Return every record verbatim, omitting all pictures.

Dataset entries
□ □ □ □ □ □ □

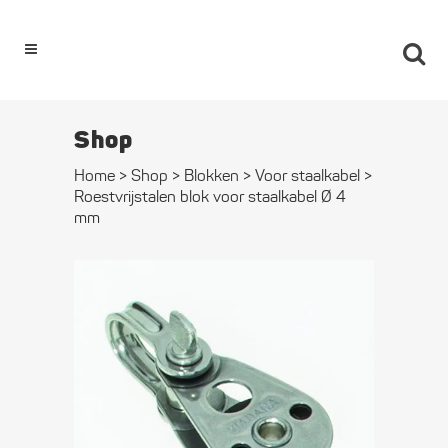
0
Shop
Home
>
Shop
>
Blokken
>
Voor staalkabel
>
Roestvrijstalen blok voor staalkabel Ø 4
mm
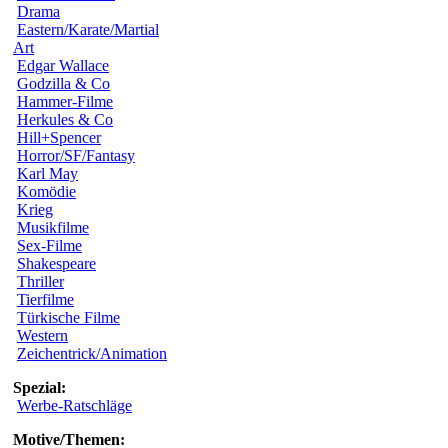
Drama
Eastern/Karate/Martial
Art
Edgar Wallace
Godzilla & Co
Hammer-Filme
Herkules & Co
Hill+Spencer
Horror/SF/Fantasy
Karl May
Komödie
Krieg
Musikfilme
Sex-Filme
Shakespeare
Thriller
Tierfilme
Türkische Filme
Western
Zeichentrick/Animation
Spezial:
Werbe-Ratschläge
Motive/Themen:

□ □ □ □ □ □ □

▸ **The answer**:
0
Shop
Home
>
Shop
>
Blokken
>
Voor staalkabel
>
Roestvrijstalen blok voor staalkabel Ø 4
mm
Drama
Eastern/Karate/Martial
Art
Edgar Wallace
Godzilla & Co
Hammer-Filme
Herkules & Co
Hill+Spencer
Horror/SF/Fantasy
Karl May
Komödie
Krieg
Musikfilme
Sex-Filme
Shakespeare
Thriller
Tierfilme
Türkische Filme
Western
Zeichentrick/Animation
Spezial:
Werbe-Ratschläge
Motive/Themen:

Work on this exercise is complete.